The propagation channel is a vital but invisible part of any wireless communications system. As wavelengths get shorter, multipath effects become more pronounced, causing small scale fading in narrowband channels, and inter-symbol interference in wideband systems because of delay spread in the channel impulse response. Multipath propagation becomes more pronounced as the wavelength decreases, and at the frequencies around 2GHz assigned for 3rd. generation cellular 'phones and personal communication services, multipath is pervasive, and very dependent on the built environment and topography. Multipath makes non-line-ofsight (NLOS) operation possible, but also introduces a degree of randomness and unpredictability which complicates radio system design. System designers, and researchers pursuing improved methods of communicating information need realistic channel statistics and models to progress.
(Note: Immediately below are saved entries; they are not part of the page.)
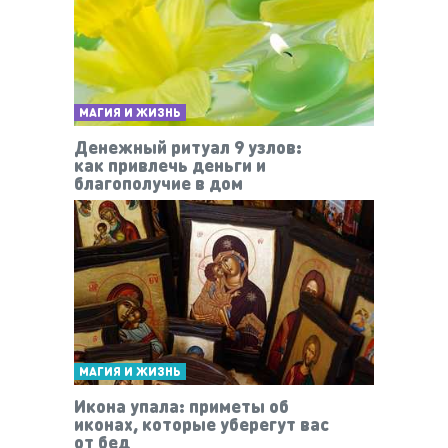
МАГИЯ И ЖИЗНЬ
Денежный ритуал 9 узлов:
как привлечь деньги и
благополучие в дом
МАГИЯ И ЖИЗНЬ
Икона упала: приметы об
иконах, которые уберегут вас
от бед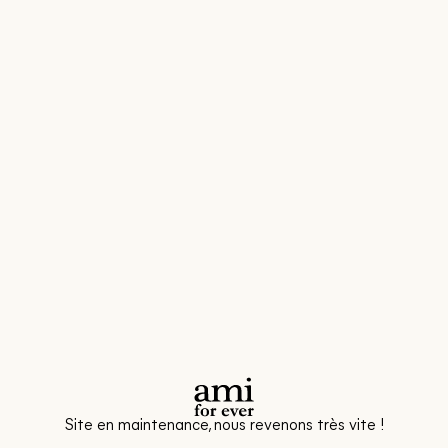
Site en maintenance, nous revenons très vite !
At the start of this thesis project, no wideband outdoor propagation data had ever been published for the Australian environment The primary objective of the project was to develop and build wideband channel-sounding instrumentation operating at 1.89GHz, and to investigate propagation conditions in a variety of cities and locations, to allow the comparison of multipath behaviour in the Australian environment with results from overseas countries.

Item Type: Thesis (PhD thesis)
Uncontrolled Keywords: communication systems, wideband systems, wave length, data transmission
Subjects: FOR Classification > 0906 Electrical and Electronic Engineering
FOR Classification > 1005 Communications Technologies
Faculty/School/Research Centre/Department > Centre for Telecommunications and Micro-Electronics (CTME)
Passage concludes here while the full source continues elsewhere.